Chapter 2. Example deployment: High availability cluster with Compute and Ceph
The following example scenario shows the architecture, hardware and network specifications, as well as the undercloud and overcloud configuration files for a high availability deployment with the OpenStack Compute service and Red Hat Ceph Storage.
This deployment is intended to use as a reference for test environments and is not supported for production environments.
Figure 2.1. Example high availability deployment architecture
For more information about deploying a Red Hat Ceph Storage cluster, see Deploying an Overcloud with Containerized Red Hat Ceph.
For more information about deploying Red Hat OpenStack Platform with director, see Director Installation and Usage.
2.1. Hardware specifications
The following table shows the hardware used in the example deployment.
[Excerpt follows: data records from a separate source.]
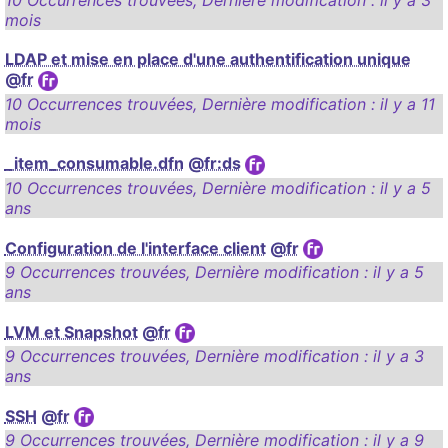
10 Occurrences trouvées
,
Dernière modification :
il y a 3
mois
LDAP et mise en place d'une authentification unique
@fr
10 Occurrences trouvées
,
Dernière modification :
il y a 11
mois
_item_consumable.dfn
@fr:ds
10 Occurrences trouvées
,
Dernière modification :
il y a 5
ans
Configuration de l'interface client
@fr
9 Occurrences trouvées
,
Dernière modification :
il y a 5
ans
LVM et Snapshot
@fr
9 Occurrences trouvées
,
Dernière modification :
il y a 3
ans
SSH
@fr
9 Occurrences trouvées
,
Dernière modification :
il y a 9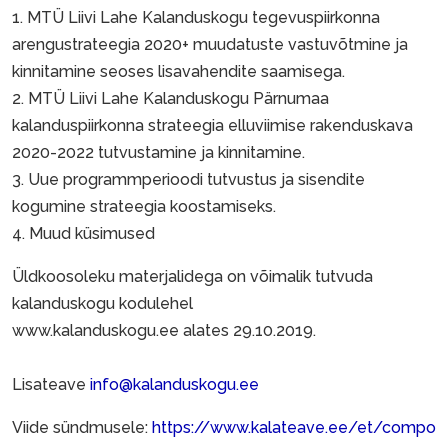
1. MTÜ Liivi Lahe Kalanduskogu tegevuspiirkonna
arengustrateegia 2020+ muudatuste vastuvõtmine ja
kinnitamine seoses lisavahendite saamisega.
2. MTÜ Liivi Lahe Kalanduskogu Pärnumaa
kalanduspiirkonna strateegia elluviimise rakenduskava
2020-2022 tutvustamine ja kinnitamine.
3. Uue programmperioodi tutvustus ja sisendite
kogumine strateegia koostamiseks.
4. Muud küsimused
Üldkoosoleku materjalidega on võimalik tutvuda
kalanduskogu kodulehel
www.kalanduskogu.ee alates 29.10.2019.
Lisateave
info@kalanduskogu.ee
Viide sündmusele:
https://www.kalateave.ee/et/compo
You can adjust the CPU, memory, storage, or NICs as needed in your own test deployment.
Table 2.1. Physical computers
Number of Computers | Purpose | CPUs | Memory | Disk Space | Power Management | NICs |
---|---|---|---|---|---|---|
1 | undercloud node | 4 | 6144 MB | 40 GB | IPMI | 2 (1 external; 1 on provisioning) + 1 IPMI |
3 | Controller nodes | 4 | 6144 MB | 40 GB | IPMI | 3 (2 bonded on overcloud; 1 on provisioning) + 1 IPMI |
3 | Ceph Storage nodes | 4 | 6144 MB | 40 GB | IPMI | 3 (2 bonded on overcloud; 1 on provisioning) + 1 IPMI |
2 | Compute nodes (add more as needed) | 4 | 6144 MB | 40 GB | IPMI | 3 (2 bonded on overcloud; 1 on provisioning) + 1 IPMI |
Review the following guidelines when you plan hardware assignments:
- Controller nodes
- Most non-storage services run on Controller nodes. All services are replicated across the three nodes, and are configured as active-active or active-passive services. An HA environment requires a minimum of three nodes.
- Red Hat Ceph Storage nodes
- Storage services run on these nodes and provide pools of Red Hat Ceph Storage areas to the Compute nodes. A minimum of three nodes are required.
- Compute nodes
- Virtual machine (VM) instances run on Compute nodes. You can deploy as many Compute nodes as you need to meet your capacity requirements, as well as migration and reboot operations. You must connect Compute nodes to the storage network and to the tenant network, to ensure that VMs can access the storage nodes, the VMs on other Compute nodes, and the public networks.
- STONITH
- You must configure a STONITH device for each node that is a part of the Pacemaker cluster in a highly available overcloud. Deploying a highly available overcloud without STONITH is not supported. For more information on STONITH and Pacemaker, see Fencing in a Red Hat High Availability Cluster and Support Policies for RHEL High Availability Clusters.
2.2. Network specifications
The following table shows the network configuration used in the example deployment.
This example does not include hardware redundancy for the control plane and the provisioning network where the overcloud keystone admin endpoint is configured.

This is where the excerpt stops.